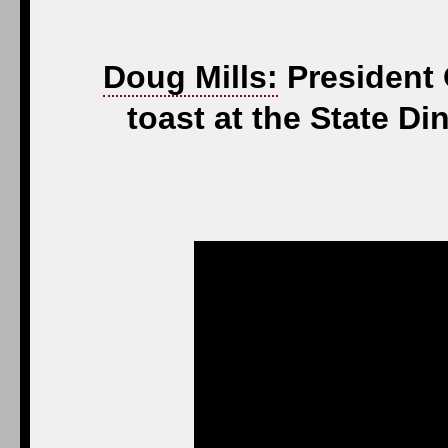
Doug Mills:
President 
toast at the State 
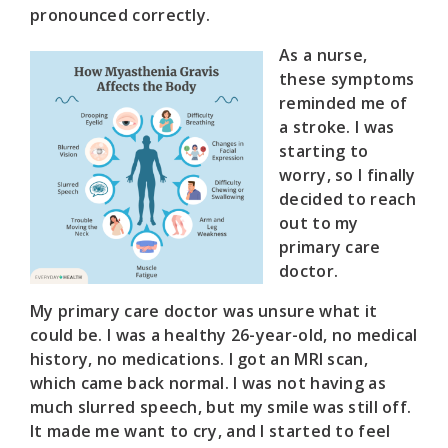
pronounced correctly.
As a nurse,
these symptoms
reminded me of
a stroke. I was
starting to
worry, so I finally
decided to reach
out to my
primary care
doctor.
My primary care doctor was unsure what it
could be. I was a healthy 26-year-old, no medical
history, no medications. I got an MRI scan,
which came back normal. I was not having as
much slurred speech, but my smile was still off.
It made me want to cry, and I started to feel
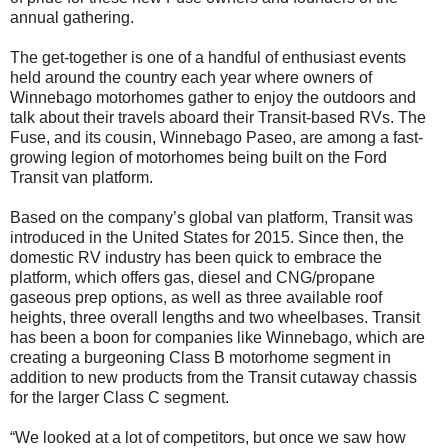
annual gathering.
The get-together is one of a handful of enthusiast events
held around the country each year where owners of
Winnebago motorhomes gather to enjoy the outdoors and
talk about their travels aboard their Transit-based RVs. The
Fuse, and its cousin, Winnebago Paseo, are among a fast-
growing legion of motorhomes being built on the Ford
Transit van platform.
Based on the company’s global van platform, Transit was
introduced in the United States for 2015. Since then, the
domestic RV industry has been quick to embrace the
platform, which offers gas, diesel and CNG/propane
gaseous prep options, as well as three available roof
heights, three overall lengths and two wheelbases. Transit
has been a boon for companies like Winnebago, which are
creating a burgeoning Class B motorhome segment in
addition to new products from the Transit cutaway chassis
for the larger Class C segment.
“We looked at a lot of competitors, but once we saw how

★ ★ ★ ★ ★

# Description of the task
Report every line containing the word "doctor" from the listing above.

# Output of the exercise
doctor.
My primary care doctor was unsure what it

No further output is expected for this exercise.